Intraabdominal pressure monitoring techniques
What is wrong with physical exam alone?
Despite the impression by some clinicians that they can examine a patient and predict whether they have an elevated abdominal pressure, the fact is clinical judgment for this disorder is no better than the flip of a coin. Several studies have confirmed that even in the hands of a staff level academic surgeon, abdominal exam is completely unreliable at determining the presence or absence of an elevated intra-abdominal pressure.[1, 2] These authors conclude that due to the inaccuracies of physical exam findings, intra-abdominal pressures must be measured by an objective, reliable, reproducible method at an interval that is frequent enough to detect rising pressure and allow interventions to occur prior to the onset of the highly mortal abdominal compartment syndrome.
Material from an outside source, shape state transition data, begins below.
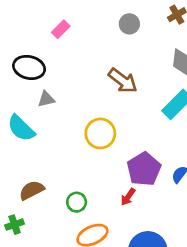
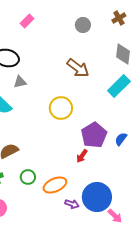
pink rectangle: (61, 29) -> (27, 21), moved
green circle: (77, 202) -> (28, 177), moved

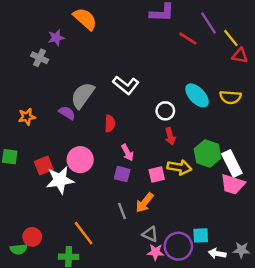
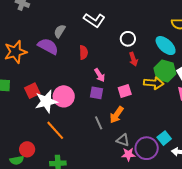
gray semicircle: (83, 95) -> (60, 31), size x0.6
cyan ellipse: (197, 95) -> (166, 46), moved
purple semicircle: (67, 113) -> (48, 46), size x1.5
orange star: (27, 117) -> (15, 52), size x1.6
pink circle: (80, 160) -> (64, 96), moved
yellow arrow: (179, 167) -> (154, 83), moved
orange line: (84, 233) -> (55, 130), moved
cyan square: (201, 235) -> (164, 138), turned -32

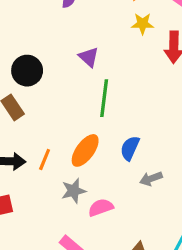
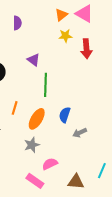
orange line: (45, 160) -> (15, 108), moved
pink semicircle: (101, 208) -> (50, 164), moved

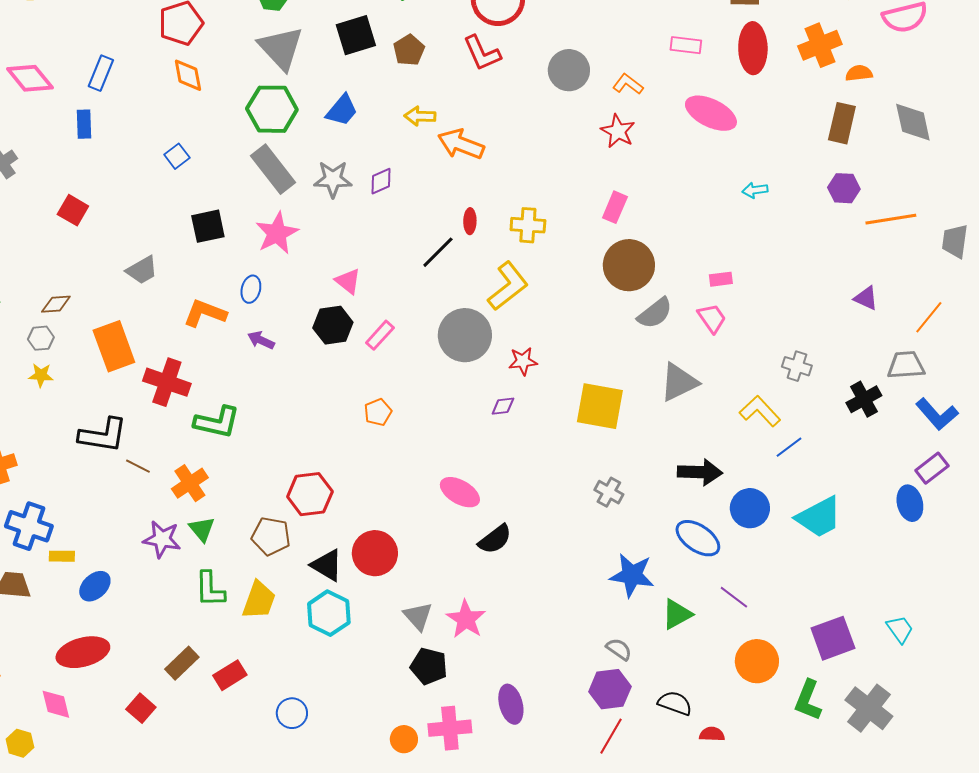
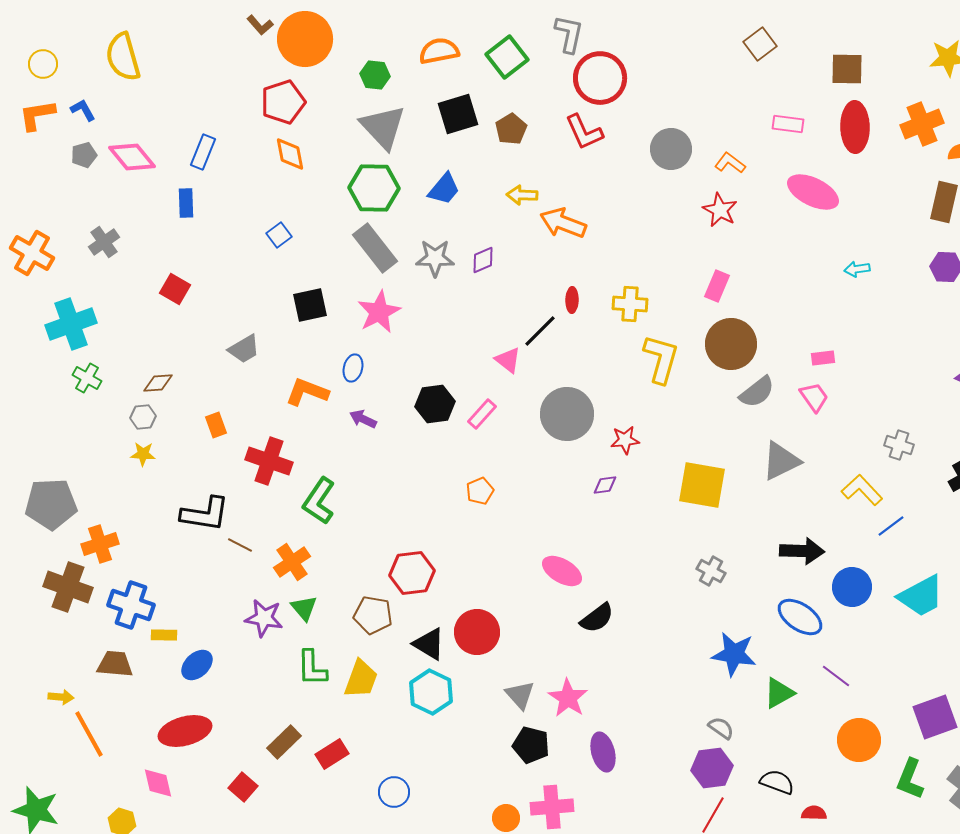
pink triangle: (348, 281) -> (508, 360), moved
yellow L-shape: (508, 286) -> (661, 359), moved, turned -36
orange rectangle: (114, 346) -> (216, 425), size x0.5
green L-shape: (217, 422) -> (319, 501), turned 111
purple ellipse: (511, 704) -> (603, 752), moved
Since clinical exam is inaccurate, early detection of increasing intra-abdominal pressure requires a reliable, reproducible method of measuring it. To date, the most reliable method is via pressure transduction through a catheter within the peritoneal cavity. Other less invasive options include pressure transduction through a tube placed in the stomach, bladder, or rectum.[1, 2] Of these options, Obeid et al found bladder pressure to most closely reflect intraperitoneal pressure and to be the most technically reliable.[3] Multiple other authors confirm Obeids’ findings that bladder pressures most closely tracks peritoneal pressures, whereas stomach pressures are less reliable.[4-7, 33] Bladder pressures taken through a Foley catheter correlate very closely with pressures measured directly in the abdominal cavity and are now considered to be the gold standard method of monitoring intra-abdominal pressure by an international consensus committee – the World Society of Abdominal Compartment Syndrome (www.wsacs.org).[8]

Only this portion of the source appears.